The final chapter in the new U.S. edition of the River Cottage Bread Handbook, the second cookbook release this summer from River Cottage, England's answer to a working and teaching farm with a successful side biz in restaurants/publishing/food television shows, begins with this rather personal note from the River Cottage's on-site baker and culinary instructor, Daniel Stevens:

“If I were a lump of dough, proofing my final minutes away and contemplating the manner of my passing, I'd choose the old-fashioned way to go — to be slipped, bare-bottomed, straight onto the ash-covered floor of a hell-hot wood-fired oven.”

What follows is a 15 page step-by-step, complete with photos of Stevens at work building his (or perhaps your) backyard oven. Add in the previous 190+, bread flour-saturated pages, and you've got a remarkably compact, glove box-friendly guidebook to baking. Honest. This isn't blind baking oven love. But yes, Stevens now permanently has a spot on our if-you-could-only-invite-X-number-of-people-to-dinner list.

Credit: flickr user jazzjava

Credit: flickr user jazzjava

Nor is this a beautiful, high-budget glossy baking book that fulfills your wildest sourdough dreams with unattainable photos. The handbook is aptly named, more of a bread survival book, the sort of thing you can count on when you can't handle forking over nearly $10 for another bag, no matter how great, of La Grande Orange's English muffins (page 99). Or when a British pal asks if you know where to find a decent crumpet in this town (page 165).

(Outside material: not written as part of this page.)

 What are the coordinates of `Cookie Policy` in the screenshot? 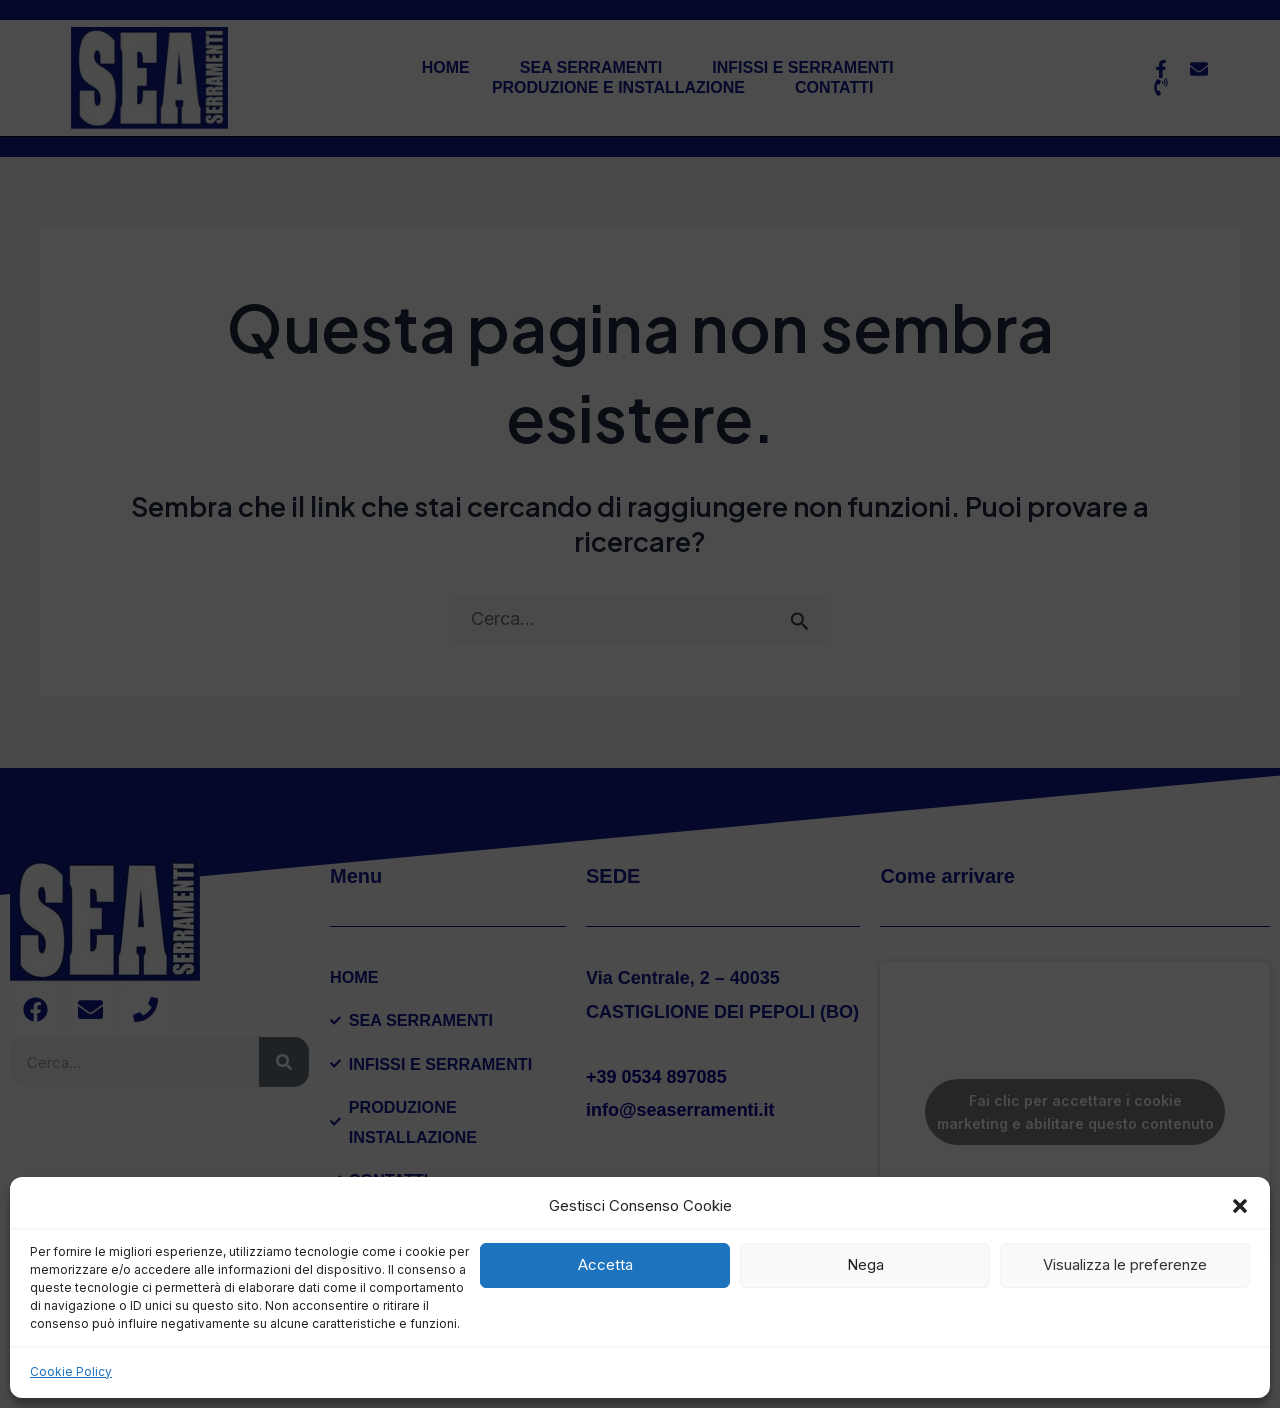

Stevens begins with his plea to buy good flour, “the best you can afford.” He prefers to buy his from favorite British bakeries (if you find a baker in L.A. willing to sell you freshly milled flour, please do share) and eschews flours ground in automated rollers (most flour on the market) for stone ground. He also finds bleached flours “vain and unnecessary.”

And so, The River Cottage Bread Handbook is a refreshing change from so many American cookbooks that magically transform copious recipes into 12 easy steps and still promise fail-proof recipes. Yes, you should be comfortable with pinches and dashes and the “to taste” of days past. Yet to an American audience, this book still feels fresh, with those Scottish oatcakes and bannock occasional appearances.

The first chapter, “Bread Making Step-by-Step,” is text and photo heavy, making it handy for both first-time baguette bakers and those wishing to perfect their shaping techniques. From there, Stevens takes you “Beyond the Basic Loaf” (bagels, brioche, ciabatta) and into “Breads Made With Wild Yeast” (sourdoughs, pumpernickel). The remaining chapters are dedicated to breads, “Buns, Biscuits and Batter Breads” (croissants, tortillas, etc.), fry breads (doughnuts, churros), and a handy chapter on using up leftover bread that includes Greek taramasalata (smoked fish and white bread), brown bread ice cream and summer pudding.

Did we forget something? Ya, he's definitely still on our dinner wish list.